[Material supplied — start]

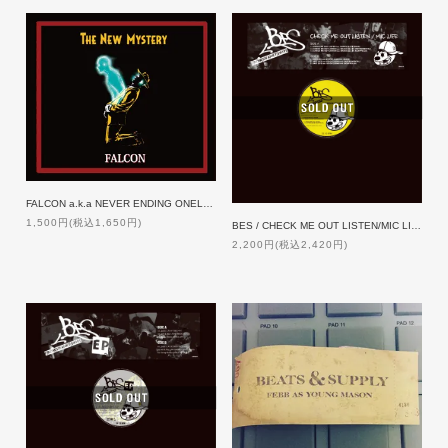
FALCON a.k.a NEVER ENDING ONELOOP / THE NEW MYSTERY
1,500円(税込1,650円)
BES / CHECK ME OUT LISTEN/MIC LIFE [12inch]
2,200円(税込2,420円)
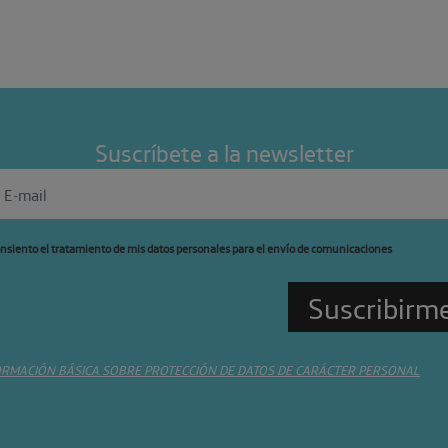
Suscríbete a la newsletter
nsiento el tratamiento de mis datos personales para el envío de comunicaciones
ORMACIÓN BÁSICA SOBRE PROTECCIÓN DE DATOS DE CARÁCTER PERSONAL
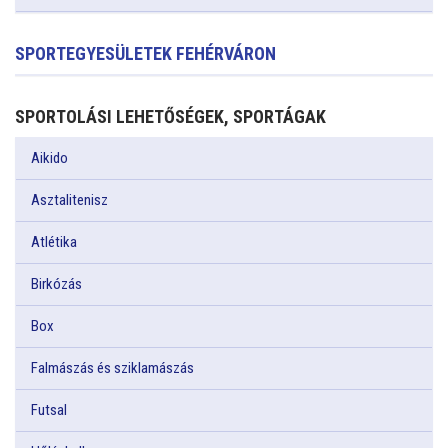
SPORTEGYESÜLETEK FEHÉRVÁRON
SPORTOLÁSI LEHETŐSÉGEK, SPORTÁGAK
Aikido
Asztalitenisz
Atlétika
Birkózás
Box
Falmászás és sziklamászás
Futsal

[Material supplied — finish]

## [Problem to work on]
Write the records out exactly once more, leaving off the pictures.

## [Exercise answer]
FALCON a.k.a NEVER ENDING ONELOOP / THE NEW MYSTERY
1,500円(税込1,650円)
BES / CHECK ME OUT LISTEN/MIC LIFE [12inch]
2,200円(税込2,420円)
Suscríbete a la newsletter
nsiento el tratamiento de mis datos personales para el envío de comunicaciones
ORMACIÓN BÁSICA SOBRE PROTECCIÓN DE DATOS DE CARÁCTER PERSONAL
SPORTEGYESÜLETEK FEHÉRVÁRON
SPORTOLÁSI LEHETŐSÉGEK, SPORTÁGAK
Aikido
Asztalitenisz
Atlétika
Birkózás
Box
Falmászás és sziklamászás
Futsal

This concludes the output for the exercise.